What needs to be done
Please make an exact copy of the listing, without the pictures.

Dataset entries
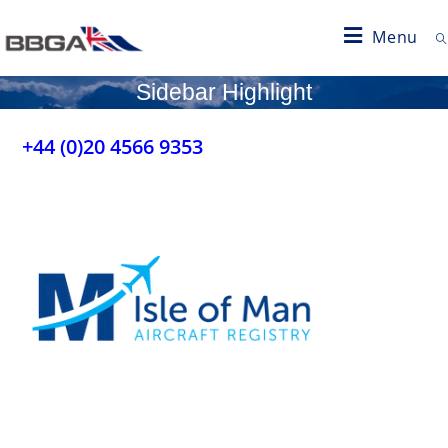
Menu
Sidebar Highlight
+44 (0)20 4566 9353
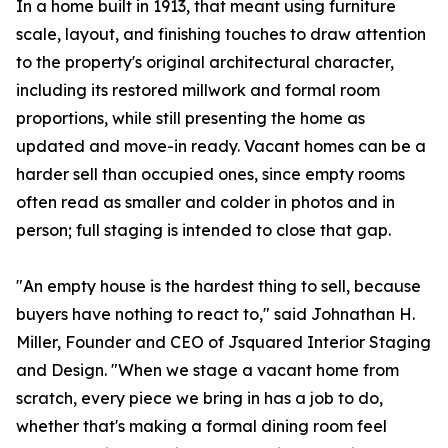
In a home built in 1913, that meant using furniture
scale, layout, and finishing touches to draw attention
to the property's original architectural character,
including its restored millwork and formal room
proportions, while still presenting the home as
updated and move-in ready. Vacant homes can be a
harder sell than occupied ones, since empty rooms
often read as smaller and colder in photos and in
person; full staging is intended to close that gap.
"An empty house is the hardest thing to sell, because
buyers have nothing to react to," said Johnathan H.
Miller, Founder and CEO of Jsquared Interior Staging
and Design. "When we stage a vacant home from
scratch, every piece we bring in has a job to do,
whether that's making a formal dining room feel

The completed task
Menu
Sidebar Highlight
+44 (0)20 4566 9353
In a home built in 1913, that meant using furniture
scale, layout, and finishing touches to draw attention
to the property's original architectural character,
including its restored millwork and formal room
proportions, while still presenting the home as
updated and move-in ready. Vacant homes can be a
harder sell than occupied ones, since empty rooms
often read as smaller and colder in photos and in
person; full staging is intended to close that gap.
"An empty house is the hardest thing to sell, because
buyers have nothing to react to," said Johnathan H.
Miller, Founder and CEO of Jsquared Interior Staging
and Design. "When we stage a vacant home from
scratch, every piece we bring in has a job to do,
whether that's making a formal dining room feel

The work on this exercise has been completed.